- Genre: Choir music
- Dates: May
- Locations: Prijedor, Bosnia and Herzegovina
- Years active: 2001 – present
- Website: www.zlatnavila.info

= Golden Fairy Festival =

The Golden Fairy Festival (Међународни фестивал Златна вила) is an international multi-day choir music festival which annually takes place in Prijedor, Republika Srpska, Bosnia and Herzegovina. It was established in 2001 by the Prosvjeta institute in cooperation with the VILA choir society.

==History==
Prijedor has historically been a hub for church choir music in Bosnia and Herzegovina, with over 20 choir societies being active in the period leading up to the Second World War. The largest of said societies was the Serbian Orthodox VILA choir society, which was founded in 1885 with the goal of promoting Serbian spiritual music.
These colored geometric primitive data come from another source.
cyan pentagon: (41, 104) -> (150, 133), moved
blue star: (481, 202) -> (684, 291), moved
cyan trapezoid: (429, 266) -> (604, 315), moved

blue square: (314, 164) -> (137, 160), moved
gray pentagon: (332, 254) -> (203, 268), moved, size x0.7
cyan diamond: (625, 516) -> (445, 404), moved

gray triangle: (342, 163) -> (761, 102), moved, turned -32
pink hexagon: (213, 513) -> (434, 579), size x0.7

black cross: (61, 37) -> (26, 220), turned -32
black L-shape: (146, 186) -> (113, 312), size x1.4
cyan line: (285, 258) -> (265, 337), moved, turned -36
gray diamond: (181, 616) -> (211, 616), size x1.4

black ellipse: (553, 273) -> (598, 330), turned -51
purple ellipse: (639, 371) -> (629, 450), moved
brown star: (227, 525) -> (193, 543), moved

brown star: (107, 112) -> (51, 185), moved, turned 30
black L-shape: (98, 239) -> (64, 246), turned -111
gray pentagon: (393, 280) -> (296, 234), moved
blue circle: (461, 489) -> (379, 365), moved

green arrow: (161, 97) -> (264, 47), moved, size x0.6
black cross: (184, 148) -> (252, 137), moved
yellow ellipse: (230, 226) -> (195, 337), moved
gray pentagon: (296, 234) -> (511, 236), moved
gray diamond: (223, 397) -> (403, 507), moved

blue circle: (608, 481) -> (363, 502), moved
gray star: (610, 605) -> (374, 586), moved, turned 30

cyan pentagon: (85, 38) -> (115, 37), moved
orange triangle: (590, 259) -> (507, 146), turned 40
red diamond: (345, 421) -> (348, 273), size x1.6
It was banned by the Independent State of Croatia in 1941 and was not reestablished by the communist authorities after the war. The tradition of choir music in Prijedor was secularized and reorganized in SFR Yugoslavia with the creation of numerous art and culture societies of which the most prominent was SKUD Dr. Mladen Stojanović, named after Bosnian physician, partisan and People's Hero of Yugoslavia, Mladen Stojanović. It was, at the time, the legal successor of VILA. In 2000 the VILA choir society was reestablished and quickly went on to found the Golden Fairy Festival in cooperation with Prosvjeta, under the name Prijedor Choir Ceremony (Приједорске хорске свечаности). In 2003 the festival was given its current name. It hosts 10 to 15 international choirs per edition.